══ TASK DATA ══

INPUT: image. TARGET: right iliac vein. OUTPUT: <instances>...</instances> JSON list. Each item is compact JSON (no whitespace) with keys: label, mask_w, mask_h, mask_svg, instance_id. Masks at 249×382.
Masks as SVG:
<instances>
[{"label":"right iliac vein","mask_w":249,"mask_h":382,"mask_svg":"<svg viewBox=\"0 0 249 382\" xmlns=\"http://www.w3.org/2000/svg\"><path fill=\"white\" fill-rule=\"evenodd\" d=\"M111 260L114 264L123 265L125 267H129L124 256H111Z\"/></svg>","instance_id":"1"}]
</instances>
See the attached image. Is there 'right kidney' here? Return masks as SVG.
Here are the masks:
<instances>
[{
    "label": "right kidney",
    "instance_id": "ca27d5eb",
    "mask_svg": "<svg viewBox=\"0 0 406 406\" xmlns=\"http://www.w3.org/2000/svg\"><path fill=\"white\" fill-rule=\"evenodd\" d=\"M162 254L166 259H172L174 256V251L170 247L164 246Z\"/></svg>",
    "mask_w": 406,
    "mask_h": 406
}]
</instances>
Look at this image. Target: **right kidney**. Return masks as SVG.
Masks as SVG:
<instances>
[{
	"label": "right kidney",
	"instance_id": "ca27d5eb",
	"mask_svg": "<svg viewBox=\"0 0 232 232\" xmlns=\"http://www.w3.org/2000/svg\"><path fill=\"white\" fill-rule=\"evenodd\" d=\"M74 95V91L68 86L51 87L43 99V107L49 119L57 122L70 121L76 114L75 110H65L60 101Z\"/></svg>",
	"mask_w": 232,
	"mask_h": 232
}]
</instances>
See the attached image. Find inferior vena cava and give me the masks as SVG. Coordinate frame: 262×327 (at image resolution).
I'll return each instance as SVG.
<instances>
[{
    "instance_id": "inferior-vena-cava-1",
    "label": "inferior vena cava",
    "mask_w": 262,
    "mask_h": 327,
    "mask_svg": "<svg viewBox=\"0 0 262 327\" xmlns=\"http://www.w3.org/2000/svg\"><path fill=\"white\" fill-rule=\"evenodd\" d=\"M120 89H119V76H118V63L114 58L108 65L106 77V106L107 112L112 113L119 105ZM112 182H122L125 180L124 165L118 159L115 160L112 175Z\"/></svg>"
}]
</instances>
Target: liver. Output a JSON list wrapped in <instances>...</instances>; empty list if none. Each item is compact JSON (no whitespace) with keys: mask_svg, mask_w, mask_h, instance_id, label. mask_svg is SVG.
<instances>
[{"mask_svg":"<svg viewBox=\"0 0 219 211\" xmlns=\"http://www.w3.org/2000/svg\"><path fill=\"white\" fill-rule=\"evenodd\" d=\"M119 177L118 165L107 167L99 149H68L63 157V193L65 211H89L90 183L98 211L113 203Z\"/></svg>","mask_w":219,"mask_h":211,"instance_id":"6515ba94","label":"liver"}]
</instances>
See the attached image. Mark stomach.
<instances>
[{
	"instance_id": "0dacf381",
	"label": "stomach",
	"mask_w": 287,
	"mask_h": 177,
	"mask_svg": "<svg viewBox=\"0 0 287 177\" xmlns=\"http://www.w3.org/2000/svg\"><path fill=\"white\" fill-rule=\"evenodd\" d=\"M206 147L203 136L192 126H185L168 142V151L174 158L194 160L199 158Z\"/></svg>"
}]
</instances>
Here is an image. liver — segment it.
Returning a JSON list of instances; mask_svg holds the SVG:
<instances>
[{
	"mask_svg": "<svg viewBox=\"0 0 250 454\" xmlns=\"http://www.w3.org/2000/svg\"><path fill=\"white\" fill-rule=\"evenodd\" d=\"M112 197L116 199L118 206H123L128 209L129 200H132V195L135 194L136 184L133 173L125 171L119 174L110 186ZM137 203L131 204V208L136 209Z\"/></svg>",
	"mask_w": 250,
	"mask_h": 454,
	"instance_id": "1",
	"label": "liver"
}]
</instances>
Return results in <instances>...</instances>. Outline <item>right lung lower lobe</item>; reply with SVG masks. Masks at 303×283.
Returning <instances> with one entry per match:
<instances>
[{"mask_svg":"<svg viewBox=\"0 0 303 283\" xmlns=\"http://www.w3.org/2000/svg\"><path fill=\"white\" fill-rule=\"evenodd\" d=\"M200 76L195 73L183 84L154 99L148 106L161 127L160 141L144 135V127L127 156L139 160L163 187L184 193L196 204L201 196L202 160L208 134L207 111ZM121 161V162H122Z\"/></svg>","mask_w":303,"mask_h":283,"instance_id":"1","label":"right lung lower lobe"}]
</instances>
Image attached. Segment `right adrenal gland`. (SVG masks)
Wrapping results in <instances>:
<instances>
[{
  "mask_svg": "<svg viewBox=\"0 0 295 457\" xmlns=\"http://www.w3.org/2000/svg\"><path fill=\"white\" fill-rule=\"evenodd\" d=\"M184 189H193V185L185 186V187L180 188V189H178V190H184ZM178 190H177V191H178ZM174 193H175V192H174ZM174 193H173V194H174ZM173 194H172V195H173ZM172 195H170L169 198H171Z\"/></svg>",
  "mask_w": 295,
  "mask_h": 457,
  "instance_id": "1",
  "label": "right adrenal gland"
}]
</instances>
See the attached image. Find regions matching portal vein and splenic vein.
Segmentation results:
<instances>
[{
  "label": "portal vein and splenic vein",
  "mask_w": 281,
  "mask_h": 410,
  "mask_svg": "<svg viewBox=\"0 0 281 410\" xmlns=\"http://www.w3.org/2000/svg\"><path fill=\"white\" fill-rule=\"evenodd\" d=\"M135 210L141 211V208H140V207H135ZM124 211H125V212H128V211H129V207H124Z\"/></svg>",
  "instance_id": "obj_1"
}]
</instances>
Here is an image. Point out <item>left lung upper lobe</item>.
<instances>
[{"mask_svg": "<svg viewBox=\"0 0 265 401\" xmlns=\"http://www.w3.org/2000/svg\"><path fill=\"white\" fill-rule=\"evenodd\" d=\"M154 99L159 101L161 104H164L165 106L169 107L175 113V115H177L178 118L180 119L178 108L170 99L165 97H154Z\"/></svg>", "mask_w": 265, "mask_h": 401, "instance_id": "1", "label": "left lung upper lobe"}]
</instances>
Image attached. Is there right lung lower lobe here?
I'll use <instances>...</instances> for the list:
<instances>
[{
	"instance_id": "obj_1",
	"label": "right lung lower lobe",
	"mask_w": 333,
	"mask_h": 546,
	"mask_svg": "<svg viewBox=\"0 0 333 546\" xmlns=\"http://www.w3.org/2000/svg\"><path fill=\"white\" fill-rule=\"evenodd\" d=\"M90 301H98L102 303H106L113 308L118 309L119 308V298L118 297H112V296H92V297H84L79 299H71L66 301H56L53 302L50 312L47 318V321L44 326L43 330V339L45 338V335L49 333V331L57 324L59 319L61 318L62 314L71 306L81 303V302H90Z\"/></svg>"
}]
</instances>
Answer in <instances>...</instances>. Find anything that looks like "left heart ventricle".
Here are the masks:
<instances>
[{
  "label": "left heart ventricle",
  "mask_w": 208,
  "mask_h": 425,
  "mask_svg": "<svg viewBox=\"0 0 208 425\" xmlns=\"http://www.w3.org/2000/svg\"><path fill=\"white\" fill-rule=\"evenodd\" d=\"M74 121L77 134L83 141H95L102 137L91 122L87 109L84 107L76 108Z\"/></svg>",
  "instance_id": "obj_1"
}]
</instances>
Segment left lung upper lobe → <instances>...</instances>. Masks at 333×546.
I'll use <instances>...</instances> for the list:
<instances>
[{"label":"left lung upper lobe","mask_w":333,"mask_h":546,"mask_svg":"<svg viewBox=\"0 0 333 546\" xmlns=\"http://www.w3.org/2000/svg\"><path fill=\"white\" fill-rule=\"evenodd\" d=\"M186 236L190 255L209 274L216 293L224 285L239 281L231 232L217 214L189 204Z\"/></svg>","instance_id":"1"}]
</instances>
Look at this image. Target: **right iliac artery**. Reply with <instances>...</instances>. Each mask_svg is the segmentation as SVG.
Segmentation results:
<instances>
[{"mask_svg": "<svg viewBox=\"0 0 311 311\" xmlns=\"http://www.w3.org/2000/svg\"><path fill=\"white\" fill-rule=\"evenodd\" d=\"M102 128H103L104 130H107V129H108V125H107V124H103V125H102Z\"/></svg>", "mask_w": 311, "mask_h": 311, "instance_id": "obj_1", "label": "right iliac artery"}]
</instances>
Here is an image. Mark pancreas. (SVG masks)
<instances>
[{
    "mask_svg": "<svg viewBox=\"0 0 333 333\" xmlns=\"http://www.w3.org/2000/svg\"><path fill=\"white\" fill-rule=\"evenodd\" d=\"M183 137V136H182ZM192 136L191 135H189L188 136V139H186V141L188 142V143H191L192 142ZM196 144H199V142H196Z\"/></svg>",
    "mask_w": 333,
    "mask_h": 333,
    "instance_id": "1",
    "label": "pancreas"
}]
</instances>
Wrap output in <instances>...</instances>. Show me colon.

═══

→ ASSIGNED TASK: Output the lines from the one with "Segment left lung" to the final line of the entries above, exactly as they stand, please, and nothing else.

→ OUTPUT FOR THIS EXERCISE:
Segment left lung upper lobe → <instances>...</instances>. Masks at 333×546.
I'll use <instances>...</instances> for the list:
<instances>
[{"label":"left lung upper lobe","mask_w":333,"mask_h":546,"mask_svg":"<svg viewBox=\"0 0 333 546\" xmlns=\"http://www.w3.org/2000/svg\"><path fill=\"white\" fill-rule=\"evenodd\" d=\"M186 236L190 255L209 274L216 293L224 285L239 281L231 232L217 214L189 204Z\"/></svg>","instance_id":"1"}]
</instances>
Look at this image. Target: **right iliac artery**. Reply with <instances>...</instances>. Each mask_svg is the segmentation as SVG.
Segmentation results:
<instances>
[{"mask_svg": "<svg viewBox=\"0 0 311 311\" xmlns=\"http://www.w3.org/2000/svg\"><path fill=\"white\" fill-rule=\"evenodd\" d=\"M102 128H103L104 130H107V129H108V125H107V124H103V125H102Z\"/></svg>", "mask_w": 311, "mask_h": 311, "instance_id": "obj_1", "label": "right iliac artery"}]
</instances>
Here is an image. Mark pancreas. (SVG masks)
<instances>
[{
    "mask_svg": "<svg viewBox=\"0 0 333 333\" xmlns=\"http://www.w3.org/2000/svg\"><path fill=\"white\" fill-rule=\"evenodd\" d=\"M183 137V136H182ZM192 136L191 135H189L188 136V139H186V141L188 142V143H191L192 142ZM196 144H199V142H196Z\"/></svg>",
    "mask_w": 333,
    "mask_h": 333,
    "instance_id": "1",
    "label": "pancreas"
}]
</instances>
Wrap output in <instances>...</instances>. Show me colon.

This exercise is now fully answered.